Aus meiner Sicht ist die starke Beteiligung aus Deutschland ein Zeichen, dass das Thema „Renaturierung“ die Menschen umtreibt. Dies kann als Appell an die Politik verstanden werden, das Thema ambitionierter zu behandeln. Auf Bundesebene bräuchte es hierfür, gerade auch wenn man Lehren aus der unbefriedigenden Natura-2000-Umsetzung zieht, eine stärkere Steuerung und Koordinierung, am besten durch verbindliche Vorgaben. Um das Thema großflächig anzugehen, sollte außerdem über finanzielle Förderung des Bundes nachgedacht werden, zum Beispiel über eine erweiterte Gemeinschaftsaufgabe. Darüber hinaus sind aber auch jetzt schon Initiativen der Bundesländer und einzelner privater Akteure zu begrüßen.

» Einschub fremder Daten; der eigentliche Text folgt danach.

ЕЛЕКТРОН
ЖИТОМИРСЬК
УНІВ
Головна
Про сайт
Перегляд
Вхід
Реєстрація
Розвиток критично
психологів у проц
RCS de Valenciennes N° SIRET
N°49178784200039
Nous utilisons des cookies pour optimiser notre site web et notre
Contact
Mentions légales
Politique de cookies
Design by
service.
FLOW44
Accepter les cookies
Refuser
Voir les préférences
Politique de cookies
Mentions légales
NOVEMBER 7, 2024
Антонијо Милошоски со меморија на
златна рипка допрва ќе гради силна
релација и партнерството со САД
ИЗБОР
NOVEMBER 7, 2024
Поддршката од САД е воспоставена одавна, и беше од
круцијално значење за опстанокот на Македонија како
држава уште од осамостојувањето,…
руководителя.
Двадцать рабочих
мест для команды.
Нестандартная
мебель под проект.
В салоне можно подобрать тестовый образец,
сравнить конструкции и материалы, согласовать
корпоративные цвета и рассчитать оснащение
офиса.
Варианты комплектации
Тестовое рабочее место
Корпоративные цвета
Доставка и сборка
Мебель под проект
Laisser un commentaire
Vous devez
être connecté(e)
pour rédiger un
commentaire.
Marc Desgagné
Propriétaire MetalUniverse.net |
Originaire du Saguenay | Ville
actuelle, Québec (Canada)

Wie geht es nun auf EU-Ebene weiter? Als Nächstes wird die Generaldirektion Umwelt der EU-Kommission intern einen ersten Gesetzesentwurf erarbeiten. Neben der Konsultation bindet die EU-Kommission Interessensvertreter hierbei auch in diversen Workshops ein. Dieser Vorschlag wird von einer Gesetzesfolgenabschätzung begleitet. Im Frühsommer erfolgt dann die Beteiligung weiterer Dienststellen der EU-Kommission. Nach dem Sommer dürfte der Vorschlag den entsprechenden Gremien zugeleitet werden, die im Rahmen der „Besseren Rechtsetzungs-Agenda“ geschaffen wurden. Vor der Veröffentlichung des Entwurfs muss dieser sodann vom Kollegium der Kommissarinnen und Kommissare gebilligt werden. Hiernach, voraussichtlich gegen Ende des Jahres, wird der Vorschlag dann dem Europäischen Parlament und Rat zugeleitet, und das reguläre Gesetzgebungsverfahren beginnt. Im Europäischen Parlament befasst sich zunächst der federführende Ausschuss und dann das Plenum mit dem Vorhaben, im Rat behandelt der Umweltausschuss das Dossier. Nach der Positionierung findet – anstelle der zweiten Lesung – das Trilogverfahren statt, in dem die drei EU-Institutionen einen finalen Kompromiss suchen. Sodann wird der Gesetzestext veröffentlicht.
Handelt es sich um eine Richtlinie, muss diese von den Mitgliedstaaten noch umgesetzt werden; eine EU-Verordnung gilt unmittelbar, kann und sollte aber natürlich durch nationales Recht aufgegriffen und weiter auskonkretisiert werden. Hier kommt nun die neue Bundesregierung ins Spiel, denn EU-Recht richtet sich formal an den Bund, der die Umsetzung sicherstellen muss. Erstaunlicherweise findet sich in den bisher gesichteten Wahlprogrammen beziehungsweise Entwürfen wenig zum Thema Renaturierung, so dass hier sicher noch Überzeugungsarbeit zu leisten ist.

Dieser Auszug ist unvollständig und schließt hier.